Victoria Cobb, president of the Family Foundation of Virginia, also criticized Herring.
“Regardless of one’s stance on marriage, the people of Virginia were disenfranchised by this ruling as our voice and our vote that amended our Constitution have been rendered meaningless by a single federal judge with the assistance of our own attorney general,” she said.

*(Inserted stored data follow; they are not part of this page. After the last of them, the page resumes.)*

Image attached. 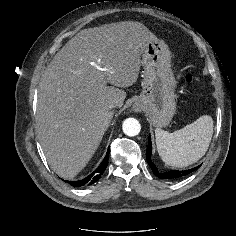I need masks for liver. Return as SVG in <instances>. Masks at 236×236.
Masks as SVG:
<instances>
[{
	"instance_id": "obj_1",
	"label": "liver",
	"mask_w": 236,
	"mask_h": 236,
	"mask_svg": "<svg viewBox=\"0 0 236 236\" xmlns=\"http://www.w3.org/2000/svg\"><path fill=\"white\" fill-rule=\"evenodd\" d=\"M156 40L139 22H118L80 31L54 56L39 83L37 131L60 177H75L90 161L113 117L108 105H123L118 87L137 81L140 56Z\"/></svg>"
}]
</instances>
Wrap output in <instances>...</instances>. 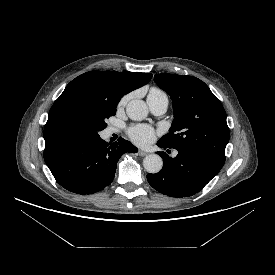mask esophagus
Listing matches in <instances>:
<instances>
[{
    "label": "esophagus",
    "mask_w": 275,
    "mask_h": 275,
    "mask_svg": "<svg viewBox=\"0 0 275 275\" xmlns=\"http://www.w3.org/2000/svg\"><path fill=\"white\" fill-rule=\"evenodd\" d=\"M138 154L143 157V156H146L148 153L146 151L139 150Z\"/></svg>",
    "instance_id": "1"
}]
</instances>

Neighboring Maryland is among the 18 states and D.C. that have extended marriage rights to same-sex couples.
The Southern Poverty Law Center earlier on Thursday filed a federal lawsuit against Alabama’s same-sex marriage ban on behalf of a gay widower who married his late-husband in Massachusetts in 2011.
A federal judge on Wednesday ruled Kentucky must recognize same-sex marriages legally performed in other states.
Gays and lesbians in West Virginia, Utah, Pennsylvania, Florida, Missouri, Louisiana and other states have filed lawsuits seeking marriage rights in the wake of the U.S. Supreme Court’s landmark decision last June that found a portion of the Defense of Marriage Act unconstitutional. Nevada Attorney General Catherine Cortez Masto earlier this week announced she will no longer defend her state’s same-sex marriage ban in court.
Attorney General Eric Holder on Feb. 10 announced the Justice Department will now recognize same-sex marriages in civil and criminal cases and extend full benefits to gay spouses of police officers and other public safety personnel. This directive applies to Virginia and the 31 other states that have yet to allow nuptials for gays and lesbians.
U.S. Sen. Ted Cruz (R-Texas) earlier on Thursday introduced a bill that would ban the federal government from recognizing same-sex marriages in states that ban gay nuptials.
Allen has stayed her ruling, pending the outcome of an appeal.